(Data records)
========

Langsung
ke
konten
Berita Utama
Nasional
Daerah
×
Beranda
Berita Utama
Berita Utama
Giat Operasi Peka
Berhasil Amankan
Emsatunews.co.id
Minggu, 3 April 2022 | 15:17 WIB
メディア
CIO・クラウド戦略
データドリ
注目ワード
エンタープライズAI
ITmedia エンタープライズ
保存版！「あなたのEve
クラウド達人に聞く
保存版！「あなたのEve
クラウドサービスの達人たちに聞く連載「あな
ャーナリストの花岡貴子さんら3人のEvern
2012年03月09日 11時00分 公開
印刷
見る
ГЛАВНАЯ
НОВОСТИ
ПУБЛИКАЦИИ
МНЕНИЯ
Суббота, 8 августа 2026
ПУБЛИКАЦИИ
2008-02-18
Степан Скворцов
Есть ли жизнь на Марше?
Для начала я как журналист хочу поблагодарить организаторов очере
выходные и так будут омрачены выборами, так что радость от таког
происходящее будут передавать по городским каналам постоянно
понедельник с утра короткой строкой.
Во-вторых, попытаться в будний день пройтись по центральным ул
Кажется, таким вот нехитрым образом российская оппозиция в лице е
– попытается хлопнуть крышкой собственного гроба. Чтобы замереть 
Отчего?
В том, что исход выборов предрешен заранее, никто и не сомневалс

========

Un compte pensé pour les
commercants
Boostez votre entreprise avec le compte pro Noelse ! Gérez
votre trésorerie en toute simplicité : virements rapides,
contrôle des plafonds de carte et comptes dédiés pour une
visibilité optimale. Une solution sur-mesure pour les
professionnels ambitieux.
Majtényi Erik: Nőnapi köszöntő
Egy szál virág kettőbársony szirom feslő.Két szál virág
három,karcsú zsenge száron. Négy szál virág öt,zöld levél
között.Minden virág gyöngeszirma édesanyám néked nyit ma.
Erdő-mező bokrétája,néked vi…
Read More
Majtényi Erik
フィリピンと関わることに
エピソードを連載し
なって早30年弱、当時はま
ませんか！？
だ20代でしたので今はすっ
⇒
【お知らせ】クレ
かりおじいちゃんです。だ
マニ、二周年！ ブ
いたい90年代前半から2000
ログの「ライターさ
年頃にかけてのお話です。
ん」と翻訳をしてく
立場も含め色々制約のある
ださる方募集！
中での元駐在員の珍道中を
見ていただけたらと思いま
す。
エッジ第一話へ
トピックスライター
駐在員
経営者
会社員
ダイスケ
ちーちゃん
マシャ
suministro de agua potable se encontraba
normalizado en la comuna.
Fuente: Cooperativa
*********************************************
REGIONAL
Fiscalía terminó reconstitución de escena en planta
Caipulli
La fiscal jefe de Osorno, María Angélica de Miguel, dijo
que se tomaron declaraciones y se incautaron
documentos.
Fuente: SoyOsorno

========

Copy out each line of the records that holds the string "будут".

выходные и так будут омрачены выборами, так что радость от таког
происходящее будут передавать по городским каналам постоянно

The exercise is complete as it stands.